The Harper government’s actions called into question the right to free speech; to freedom from obstruction and intimidation; and to institute inquiries, call witnesses, and demand papers—all of them essential to democratic governance.
The Conservatives had the right to defend themselves against the Opposition’s charges, but no one bothered to do so. Cabinet ministers were flippant, facetious, insulting. Their strategy was diversion. John Baird, the minister of transport, told the Liberal foreign affairs critic, Bob Rae, who had asked a substantive question, that Rae’s party was “politicizing a very sensitive issue on the backs of our brave men and women in uniform.” He added that General Rick Hillier, “a great Canadian hero,” had dismissed Richard Colvin’s claims as “ludicrous.” The defence minister, Peter MacKay, quoted a second general who claimed to be “mortified” at the very suggestion of wrongdoing. “I will take his word over that of the member opposite any day!” he told Liberal MP Ujjal Dosanjh. “Let’s get beyond the rhetorical flourishes. Let’s get beyond those who are in partisan mode.”

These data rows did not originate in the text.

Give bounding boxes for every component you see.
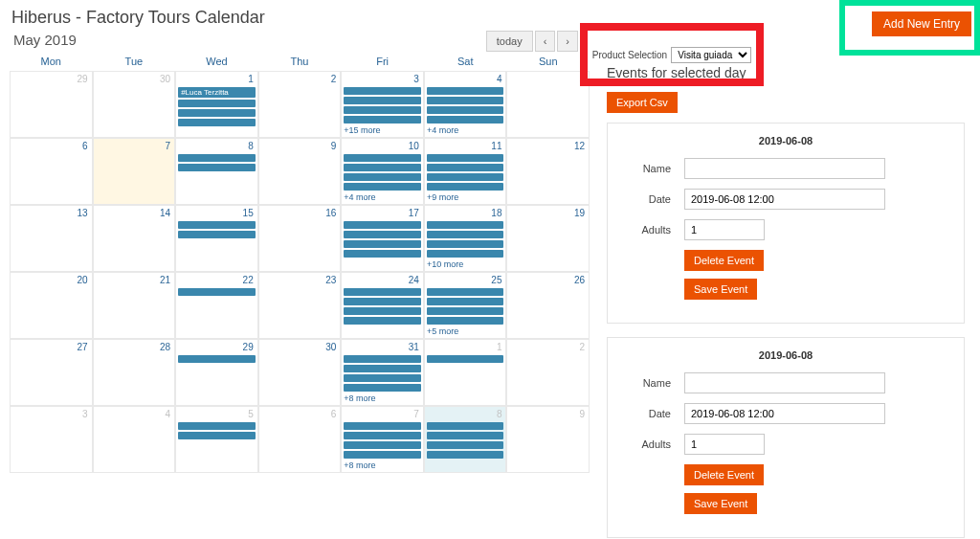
event-bar[interactable] bbox=[427, 317, 504, 325]
event-bar[interactable] bbox=[344, 288, 421, 296]
export-csv-button[interactable]: Export Csv bbox=[607, 92, 678, 113]
event-bar[interactable] bbox=[178, 231, 256, 238]
event-bar[interactable] bbox=[178, 355, 256, 363]
event-date-input[interactable] bbox=[684, 189, 885, 210]
more-events-link[interactable]: +10 more bbox=[427, 259, 506, 269]
more-events-link[interactable]: +4 more bbox=[344, 192, 423, 202]
event-bar[interactable] bbox=[427, 298, 504, 305]
event-bar[interactable] bbox=[344, 221, 421, 229]
calendar-cell[interactable]: 13 bbox=[10, 205, 93, 272]
calendar-cell[interactable]: 12 bbox=[506, 138, 590, 205]
calendar-cell[interactable]: 4+4 more bbox=[424, 71, 507, 138]
event-bar[interactable] bbox=[344, 183, 421, 191]
calendar-cell[interactable]: 7+8 more bbox=[341, 406, 424, 473]
calendar-cell[interactable]: 21 bbox=[93, 272, 176, 339]
calendar-cell[interactable]: 28 bbox=[93, 339, 176, 406]
event-bar[interactable] bbox=[344, 317, 421, 325]
event-bar[interactable] bbox=[427, 451, 504, 459]
event-bar[interactable] bbox=[344, 87, 421, 95]
calendar-cell[interactable]: 8 bbox=[424, 406, 507, 473]
more-events-link[interactable]: +8 more bbox=[344, 393, 423, 403]
calendar-cell[interactable]: 14 bbox=[93, 205, 176, 272]
event-bar[interactable] bbox=[344, 432, 421, 439]
calendar-cell[interactable]: 22 bbox=[175, 272, 258, 339]
event-adults-input[interactable] bbox=[684, 219, 765, 240]
event-bar[interactable] bbox=[427, 97, 504, 104]
calendar-cell[interactable]: 30 bbox=[258, 339, 342, 406]
event-bar[interactable] bbox=[427, 116, 504, 124]
calendar-cell[interactable]: 15 bbox=[175, 205, 258, 272]
calendar-cell[interactable]: 1#Luca Terzitta bbox=[175, 71, 258, 138]
calendar-cell[interactable]: 29 bbox=[10, 71, 93, 138]
event-bar[interactable] bbox=[344, 422, 421, 430]
event-bar[interactable] bbox=[344, 231, 421, 238]
event-bar[interactable] bbox=[427, 250, 504, 258]
calendar-cell[interactable]: 6 bbox=[258, 406, 342, 473]
save-event-button[interactable]: Save Event bbox=[684, 493, 757, 514]
calendar-cell[interactable]: 10+4 more bbox=[341, 138, 424, 205]
today-button[interactable]: today bbox=[486, 31, 533, 52]
prev-month-button[interactable]: ‹ bbox=[535, 31, 556, 52]
event-name-input[interactable] bbox=[684, 158, 885, 179]
event-bar[interactable] bbox=[427, 173, 504, 181]
event-bar[interactable] bbox=[178, 109, 256, 117]
calendar-cell[interactable]: 7 bbox=[93, 138, 176, 205]
event-bar[interactable] bbox=[427, 106, 504, 114]
event-bar[interactable] bbox=[344, 97, 421, 104]
event-bar[interactable] bbox=[178, 154, 256, 162]
event-bar[interactable] bbox=[427, 221, 504, 229]
event-bar[interactable] bbox=[344, 355, 421, 363]
event-bar[interactable] bbox=[427, 422, 504, 430]
event-bar[interactable] bbox=[427, 432, 504, 439]
event-bar[interactable] bbox=[344, 164, 421, 171]
event-bar[interactable] bbox=[344, 384, 421, 392]
delete-event-button[interactable]: Delete Event bbox=[684, 250, 764, 271]
event-bar[interactable] bbox=[427, 288, 504, 296]
calendar-cell[interactable]: 8 bbox=[175, 138, 258, 205]
event-bar[interactable] bbox=[427, 154, 504, 162]
calendar-cell[interactable]: 17 bbox=[341, 205, 424, 272]
event-bar[interactable] bbox=[178, 100, 256, 107]
calendar-cell[interactable]: 24 bbox=[341, 272, 424, 339]
event-bar[interactable] bbox=[427, 87, 504, 95]
calendar-cell[interactable]: 1 bbox=[424, 339, 507, 406]
calendar-cell[interactable]: 2 bbox=[506, 339, 590, 406]
calendar-cell[interactable]: 29 bbox=[175, 339, 258, 406]
calendar-cell[interactable]: 18+10 more bbox=[424, 205, 507, 272]
event-bar[interactable] bbox=[427, 307, 504, 315]
event-bar[interactable] bbox=[344, 173, 421, 181]
more-events-link[interactable]: +4 more bbox=[427, 125, 506, 135]
event-bar[interactable] bbox=[178, 221, 256, 229]
calendar-cell[interactable]: 11+9 more bbox=[424, 138, 507, 205]
calendar-cell[interactable]: 3+15 more bbox=[341, 71, 424, 138]
event-bar[interactable]: #Luca Terzitta bbox=[178, 87, 256, 98]
more-events-link[interactable]: +5 more bbox=[427, 326, 506, 336]
event-bar[interactable] bbox=[344, 374, 421, 382]
event-bar[interactable] bbox=[344, 441, 421, 449]
more-events-link[interactable]: +15 more bbox=[344, 125, 423, 135]
product-selection-select[interactable]: Visita guiada i tast bbox=[671, 47, 751, 63]
event-date-input[interactable] bbox=[684, 403, 885, 424]
event-bar[interactable] bbox=[344, 307, 421, 315]
event-bar[interactable] bbox=[427, 183, 504, 191]
event-bar[interactable] bbox=[344, 116, 421, 124]
event-bar[interactable] bbox=[344, 298, 421, 305]
delete-event-button[interactable]: Delete Event bbox=[684, 464, 764, 485]
calendar-cell[interactable]: 4 bbox=[93, 406, 176, 473]
calendar-cell[interactable]: 26 bbox=[506, 272, 590, 339]
event-bar[interactable] bbox=[427, 164, 504, 171]
event-bar[interactable] bbox=[344, 154, 421, 162]
event-name-input[interactable] bbox=[684, 372, 885, 393]
calendar-cell[interactable]: 9 bbox=[258, 138, 342, 205]
calendar-cell[interactable]: 5 bbox=[175, 406, 258, 473]
event-bar[interactable] bbox=[178, 422, 256, 430]
event-bar[interactable] bbox=[344, 250, 421, 258]
save-event-button[interactable]: Save Event bbox=[684, 279, 757, 300]
calendar-cell[interactable]: 27 bbox=[10, 339, 93, 406]
calendar-cell[interactable]: 20 bbox=[10, 272, 93, 339]
event-bar[interactable] bbox=[178, 119, 256, 126]
more-events-link[interactable]: +9 more bbox=[427, 192, 506, 202]
event-bar[interactable] bbox=[178, 164, 256, 171]
calendar-cell[interactable]: 31+8 more bbox=[341, 339, 424, 406]
calendar-cell[interactable]: 16 bbox=[258, 205, 342, 272]
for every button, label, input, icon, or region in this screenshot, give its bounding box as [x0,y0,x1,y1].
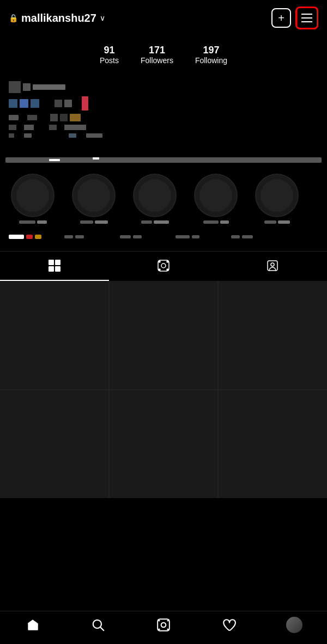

In whose name was this game being played? I wondered. Regardless of where one placed oneself on the political spectrum, it was impossible to believe that this served the interests of the country or the Canadian public.
For a very long time, Canadians have spoken of shared social values as a way of bridging our traditional French-English solitudes. Now I ask myself whether we might be morphing into two Canadas, each with a distinct world view. The more familiar Canada has promoted secular, humanist values, expressing them in a welfare society it took decades to build. The newer Canada is brasher, harder, and angrier. You may have guessed that the kinder Canada is the country I cleave to: it has been my heart’s home wherever I have travelled in the world. But I recognize change. And I am beginning to question how, and if, we can find common ground.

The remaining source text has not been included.